Automatic genre classification of English students' argumentative essays using support vector machines
Abstract
Automatic text classification refers to the classification of texts according to topic. Similar to text classification is the automatic classification of texts based on stylistic aspect of texts, such as automatic genre classification, where texts are classified according to their genre. This is the classification task that concerns this research project. *The project seeks to examine the genre of the argumentative essay, in order to develop a genre classifier, using an automatic genre classification approach, which will categorise prototypical and non-prototypical argumentative essays of student writers, into 'good' or 'bad' examples of the genre (binary classification). It is intended that this classifier will allow a senior marker (for example, a lecturer) to give student essays classified 'good' (those that require less feedback and volume of expert correction) to junior markers (for example, teaching assistants). This would afford the senior marker time to pay more attention to essays of a 'poorer' quality. The corpus used for the research project is comprised of 346 argumentative essays drawn from a section of the British Academic Written English corpus and written by LI English students. The data are composed of counts of linguistic features extracted from the texts. Once these features were extracted from the texts they were used to create four data sets: a raw data set, composed of raw feature frequencies, a data set composed of the feature set normalised for text length, a data set composed of inverse document frequency counts, and a data set composed of a logarithmic transformation of the feature frequencies.

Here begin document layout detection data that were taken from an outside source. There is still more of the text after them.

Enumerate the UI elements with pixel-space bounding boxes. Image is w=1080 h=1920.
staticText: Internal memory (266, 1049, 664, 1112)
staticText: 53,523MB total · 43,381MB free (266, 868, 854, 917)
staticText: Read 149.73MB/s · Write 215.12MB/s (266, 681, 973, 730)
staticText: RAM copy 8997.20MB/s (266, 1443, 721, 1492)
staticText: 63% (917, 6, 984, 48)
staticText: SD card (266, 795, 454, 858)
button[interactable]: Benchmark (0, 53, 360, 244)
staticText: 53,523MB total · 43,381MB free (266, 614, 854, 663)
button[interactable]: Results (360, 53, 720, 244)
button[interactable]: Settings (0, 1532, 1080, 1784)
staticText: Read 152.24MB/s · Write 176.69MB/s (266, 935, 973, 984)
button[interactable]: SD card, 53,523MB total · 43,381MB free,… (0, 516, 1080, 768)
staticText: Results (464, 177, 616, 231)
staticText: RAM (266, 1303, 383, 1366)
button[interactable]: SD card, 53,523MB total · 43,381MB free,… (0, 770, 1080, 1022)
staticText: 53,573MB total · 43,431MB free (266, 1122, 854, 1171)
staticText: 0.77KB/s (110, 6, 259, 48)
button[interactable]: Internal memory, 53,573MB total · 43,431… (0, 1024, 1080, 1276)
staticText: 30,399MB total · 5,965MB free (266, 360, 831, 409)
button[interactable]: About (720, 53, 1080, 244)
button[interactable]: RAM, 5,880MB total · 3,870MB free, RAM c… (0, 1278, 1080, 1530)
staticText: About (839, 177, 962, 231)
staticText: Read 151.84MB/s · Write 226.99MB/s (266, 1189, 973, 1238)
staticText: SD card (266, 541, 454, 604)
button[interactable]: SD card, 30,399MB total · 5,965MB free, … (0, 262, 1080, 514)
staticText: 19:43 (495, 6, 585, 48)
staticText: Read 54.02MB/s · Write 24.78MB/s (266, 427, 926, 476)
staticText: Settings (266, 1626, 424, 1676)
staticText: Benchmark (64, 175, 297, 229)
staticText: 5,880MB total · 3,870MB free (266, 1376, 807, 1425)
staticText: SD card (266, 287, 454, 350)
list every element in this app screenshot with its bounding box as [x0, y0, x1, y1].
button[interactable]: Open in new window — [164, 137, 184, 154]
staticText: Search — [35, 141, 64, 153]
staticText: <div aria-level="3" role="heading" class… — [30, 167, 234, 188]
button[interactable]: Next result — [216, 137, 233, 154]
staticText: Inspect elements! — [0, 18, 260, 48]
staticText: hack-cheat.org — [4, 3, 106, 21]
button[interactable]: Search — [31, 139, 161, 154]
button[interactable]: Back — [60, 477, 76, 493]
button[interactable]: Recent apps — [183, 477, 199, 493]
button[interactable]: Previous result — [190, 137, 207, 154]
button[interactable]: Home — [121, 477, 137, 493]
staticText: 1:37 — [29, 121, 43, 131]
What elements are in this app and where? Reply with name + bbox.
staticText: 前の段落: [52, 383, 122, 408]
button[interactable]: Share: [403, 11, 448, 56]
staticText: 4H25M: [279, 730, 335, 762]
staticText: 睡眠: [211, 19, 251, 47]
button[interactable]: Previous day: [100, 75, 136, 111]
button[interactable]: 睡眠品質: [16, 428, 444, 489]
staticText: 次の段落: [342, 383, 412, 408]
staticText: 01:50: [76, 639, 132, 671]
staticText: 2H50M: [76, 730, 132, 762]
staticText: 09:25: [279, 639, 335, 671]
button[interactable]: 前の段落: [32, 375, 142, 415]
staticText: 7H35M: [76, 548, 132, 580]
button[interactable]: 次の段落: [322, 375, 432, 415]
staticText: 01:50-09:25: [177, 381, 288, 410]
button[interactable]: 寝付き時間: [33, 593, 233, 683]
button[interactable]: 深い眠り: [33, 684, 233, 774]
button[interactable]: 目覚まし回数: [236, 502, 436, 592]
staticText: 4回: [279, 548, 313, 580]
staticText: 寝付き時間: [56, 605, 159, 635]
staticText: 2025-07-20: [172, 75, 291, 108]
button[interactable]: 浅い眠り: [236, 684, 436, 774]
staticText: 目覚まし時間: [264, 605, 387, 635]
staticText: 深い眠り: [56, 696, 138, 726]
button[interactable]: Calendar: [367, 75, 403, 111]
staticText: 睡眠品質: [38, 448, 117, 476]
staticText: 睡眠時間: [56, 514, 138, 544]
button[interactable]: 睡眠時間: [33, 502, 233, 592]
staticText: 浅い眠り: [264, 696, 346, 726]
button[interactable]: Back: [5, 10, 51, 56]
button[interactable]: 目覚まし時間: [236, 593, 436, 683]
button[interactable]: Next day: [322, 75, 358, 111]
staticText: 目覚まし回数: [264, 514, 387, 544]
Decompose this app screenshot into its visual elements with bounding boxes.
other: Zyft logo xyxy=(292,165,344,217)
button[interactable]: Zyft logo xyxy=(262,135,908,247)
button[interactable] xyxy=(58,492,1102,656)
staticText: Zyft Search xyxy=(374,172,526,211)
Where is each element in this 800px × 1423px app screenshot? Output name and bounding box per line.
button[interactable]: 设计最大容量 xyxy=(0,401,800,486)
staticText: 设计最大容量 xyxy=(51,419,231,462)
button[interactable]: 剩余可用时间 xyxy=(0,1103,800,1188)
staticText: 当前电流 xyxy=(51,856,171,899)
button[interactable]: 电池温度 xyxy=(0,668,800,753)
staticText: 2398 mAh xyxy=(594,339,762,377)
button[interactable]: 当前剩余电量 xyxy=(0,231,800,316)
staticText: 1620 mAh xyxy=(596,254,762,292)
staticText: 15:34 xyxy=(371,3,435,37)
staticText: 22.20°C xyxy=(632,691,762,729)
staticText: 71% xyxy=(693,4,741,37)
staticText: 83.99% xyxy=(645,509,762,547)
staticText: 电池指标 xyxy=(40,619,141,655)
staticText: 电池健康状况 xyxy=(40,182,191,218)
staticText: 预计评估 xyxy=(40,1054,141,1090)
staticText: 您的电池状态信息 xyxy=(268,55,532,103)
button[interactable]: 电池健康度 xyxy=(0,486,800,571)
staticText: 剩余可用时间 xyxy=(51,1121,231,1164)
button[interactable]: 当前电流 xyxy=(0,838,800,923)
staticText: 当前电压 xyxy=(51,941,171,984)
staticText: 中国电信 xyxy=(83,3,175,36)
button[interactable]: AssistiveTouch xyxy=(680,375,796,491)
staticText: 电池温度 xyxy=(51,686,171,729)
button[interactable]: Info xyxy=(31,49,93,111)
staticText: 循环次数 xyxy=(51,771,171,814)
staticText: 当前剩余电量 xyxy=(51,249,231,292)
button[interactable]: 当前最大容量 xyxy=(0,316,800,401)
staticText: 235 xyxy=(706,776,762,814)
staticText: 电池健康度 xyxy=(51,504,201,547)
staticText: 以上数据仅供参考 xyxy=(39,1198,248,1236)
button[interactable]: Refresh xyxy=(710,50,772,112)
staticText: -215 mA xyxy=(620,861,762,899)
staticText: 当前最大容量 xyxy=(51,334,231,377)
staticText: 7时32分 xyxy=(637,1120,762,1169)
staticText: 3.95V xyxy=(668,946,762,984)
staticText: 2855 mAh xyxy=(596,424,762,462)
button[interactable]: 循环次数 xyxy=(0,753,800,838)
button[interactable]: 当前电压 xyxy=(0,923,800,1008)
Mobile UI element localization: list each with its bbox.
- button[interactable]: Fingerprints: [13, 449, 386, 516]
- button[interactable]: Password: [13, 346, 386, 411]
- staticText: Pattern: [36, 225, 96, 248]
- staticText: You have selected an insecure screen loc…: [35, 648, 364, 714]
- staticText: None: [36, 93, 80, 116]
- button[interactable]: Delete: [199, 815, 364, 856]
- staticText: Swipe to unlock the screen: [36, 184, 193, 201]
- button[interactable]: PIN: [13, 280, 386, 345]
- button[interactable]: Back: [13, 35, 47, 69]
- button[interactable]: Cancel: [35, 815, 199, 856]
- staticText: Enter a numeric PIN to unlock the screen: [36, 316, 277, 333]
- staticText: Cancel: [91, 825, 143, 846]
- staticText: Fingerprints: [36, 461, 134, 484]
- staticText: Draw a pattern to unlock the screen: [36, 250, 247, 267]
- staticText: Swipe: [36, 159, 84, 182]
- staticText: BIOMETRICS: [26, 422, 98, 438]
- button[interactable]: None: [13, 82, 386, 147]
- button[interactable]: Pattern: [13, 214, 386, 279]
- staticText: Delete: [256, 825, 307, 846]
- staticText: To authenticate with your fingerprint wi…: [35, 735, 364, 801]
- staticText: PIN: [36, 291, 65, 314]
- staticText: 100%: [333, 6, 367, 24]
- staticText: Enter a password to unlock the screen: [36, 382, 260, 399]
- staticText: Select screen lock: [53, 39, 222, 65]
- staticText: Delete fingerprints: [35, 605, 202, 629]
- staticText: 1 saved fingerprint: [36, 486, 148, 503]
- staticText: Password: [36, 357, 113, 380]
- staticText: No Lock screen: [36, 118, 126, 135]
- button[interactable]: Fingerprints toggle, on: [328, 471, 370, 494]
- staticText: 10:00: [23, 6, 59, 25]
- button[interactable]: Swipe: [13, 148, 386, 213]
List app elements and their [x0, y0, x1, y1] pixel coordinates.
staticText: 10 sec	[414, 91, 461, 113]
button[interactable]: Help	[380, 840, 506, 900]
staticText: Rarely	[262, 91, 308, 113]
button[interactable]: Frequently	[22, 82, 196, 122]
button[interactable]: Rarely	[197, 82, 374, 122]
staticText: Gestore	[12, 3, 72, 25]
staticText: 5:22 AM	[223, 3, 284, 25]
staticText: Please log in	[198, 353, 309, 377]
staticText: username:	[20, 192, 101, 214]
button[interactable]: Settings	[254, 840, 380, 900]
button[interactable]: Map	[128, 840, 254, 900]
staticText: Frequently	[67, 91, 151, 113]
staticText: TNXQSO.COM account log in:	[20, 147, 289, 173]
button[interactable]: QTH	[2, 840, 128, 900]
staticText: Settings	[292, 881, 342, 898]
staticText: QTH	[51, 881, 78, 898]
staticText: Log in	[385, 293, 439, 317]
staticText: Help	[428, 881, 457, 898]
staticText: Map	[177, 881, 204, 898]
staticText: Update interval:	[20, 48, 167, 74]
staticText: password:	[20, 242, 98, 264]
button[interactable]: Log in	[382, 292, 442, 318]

Various classifiers were built making use of these four data sets, using a machine learning approach. In this way, a classifier is trained on previous examples, in order to predict the class of future examples. The project uses support vector machines in STATISTICAL implementation of support vector machines, the STATISTIC A Support Vector Machine module (Statsoft, 2006). Support vector machine learning is used because this technique has been shown to perform well in automatic genre classification studies and other classification tasks.